Captain Grose Gets Augmented on April 22, 2002

The following pictures are of my augmentation ceremony on performed by Major Hez Barge Jr., one of the best Marines I've ever been privileged to serve with. It was a high honor to have Major Barge administer the Oath of Office for me.

Major Barge administers the Oath of Office.
We performed this perfectly with neither one of us stumbling or pausing.
Get that arm parallel to the deck, Grose!!!!
Captain Jason D. Grose (regular Officer) and Major Barge.
Thanks, Major Barge. (Note the manly handshake!!)

What's augmentation, you ask?

There are two kinds of commissions: reserve and regular. Do not confuse this with the Reserve and Regular components of the Marine Corps. They are two totally different things. The Reserves are the “weekend warrior” types that train every other weekend and two weeks in the summer.
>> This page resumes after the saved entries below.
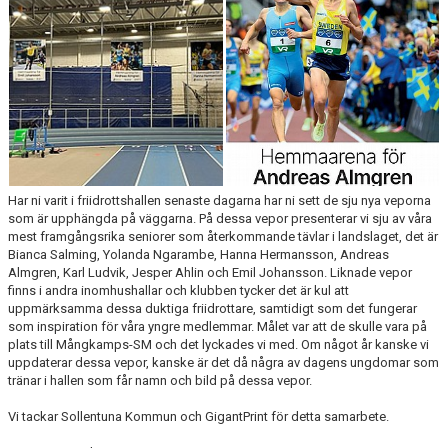
ARRANGEMANG
STATISTIK & RESULTAT
FUNKTIONÄR
TÄVLINGAR
KONTAKT
Har ni varit i friidrottshallen senaste dagarna har ni sett de sju nya veporna
som är upphängda på väggarna. På dessa vepor presenterar vi sju av våra
UTBILDNING
mest framgångsrika seniorer som återkommande tävlar i landslaget, det är
Bianca Salming, Yolanda Ngarambe, Hanna Hermansson, Andreas
Almgren, Karl Ludvik, Jesper Ahlin och Emil Johansson. Liknade vepor
KALENDER
finns i andra inomhushallar och klubben tycker det är kul att
uppmärksamma dessa duktiga friidrottare, samtidigt som det fungerar
som inspiration för våra yngre medlemmar. Målet var att de skulle vara på
plats till Mångkamps-SM och det lyckades vi med. Om något år kanske vi
uppdaterar dessa vepor, kanske är det då några av dagens ungdomar som
tränar i hallen som får namn och bild på dessa vepor.
Vi tackar Sollentuna Kommun och GigantPrint för detta samarbete.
These are the ones that add “USMCR” to the back of their title. A “Regular” is a Marine that is on full active duty.

A reserve commission means that you are basically in an evaluation status. You have an EAS and must compete for augmentation after about three years of service. This means that you will go to the Fleet, do your job, and then apply to be augmented when you have enough time in as an officer. You submit a package (although now the package is no longer required) and a board convenes and decides who will be augmented and who will not.

The minimum number of years you can serve as an Officer in this program is four years after commissioning. At about the three-year mark, you have to decide what you want to do. When you apply for augmentation, the Marine Corps decides whether or not they want to keep you. You decide if you want to stay or not. If the Corps decides they want you and you want to stay, you are augmented and receive a regular commission. If they decide they do not want you but you want to stay, you might be able to get an extension so that you can apply for the next year’s augmentation board. If they decide they want you but you decide to get out, you serve your last year and you are free to go. Obviously if they decide they do not want you to stay and you also do not want to stay, you serve out your last year and go on your way.

Once you accept the regular commission, you no longer have an EAS and your ID card states “INDEF” which stands for “indefinite.” As scary as it sounds, you are in the Marine Corps for as long as they want you to. But the difference is that you can resign your commission at any time (actually 4-14 months prior to the date you want to leave). The hook the Marine Corps has is that if you resign before they release you, you lose all the benefits of retirement.

But for me, there was never a question. In fact, I saw it just the opposite: the Corps just guaranteed I could serve until my retirement mark, whenever that may be. This ceremony was just another indicator that I was doing well in the Corps and they were happy with my performance but the most important aspect of the entire event was that I could STAY MARINE!!! Nothing could be better in my eyes.